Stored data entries
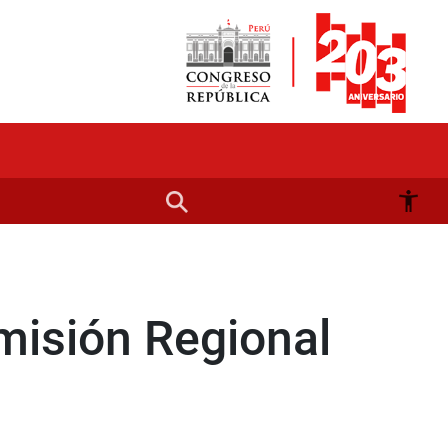
misión Regional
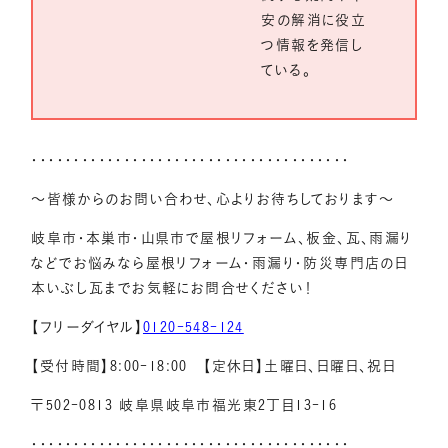
安の解消に役立
つ情報を発信し
ている。
・・・・・・・・・・・・・・・・・・・・・・・・・・・・・・・・・・・・・・
～皆様からのお問い合わせ、心よりお待ちしております～
岐阜市・本巣市・山県市で屋根リフォーム、板金、瓦、雨漏り
などでお悩みなら屋根リフォーム・雨漏り・防災専門店の日
本いぶし瓦までお気軽にお問合せください！
【フリーダイヤル】
0120-548-124
【受付時間】8:00-18:00 【定休日】土曜日、日曜日、祝日
〒502-0813 岐阜県岐阜市福光東2丁目13-16
・・・・・・・・・・・・・・・・・・・・・・・・・・・・・・・・・・・・・・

--- Aim of the exercise ---
Your answer must consist solely of the lines from the one containing "本いぶし瓦までお気軽にお問合せください！" through the last line of the entries, reproduced exactly.

--- Reply to the exercise ---
本いぶし瓦までお気軽にお問合せください！
【フリーダイヤル】
0120-548-124
【受付時間】8:00-18:00 【定休日】土曜日、日曜日、祝日
〒502-0813 岐阜県岐阜市福光東2丁目13-16
・・・・・・・・・・・・・・・・・・・・・・・・・・・・・・・・・・・・・・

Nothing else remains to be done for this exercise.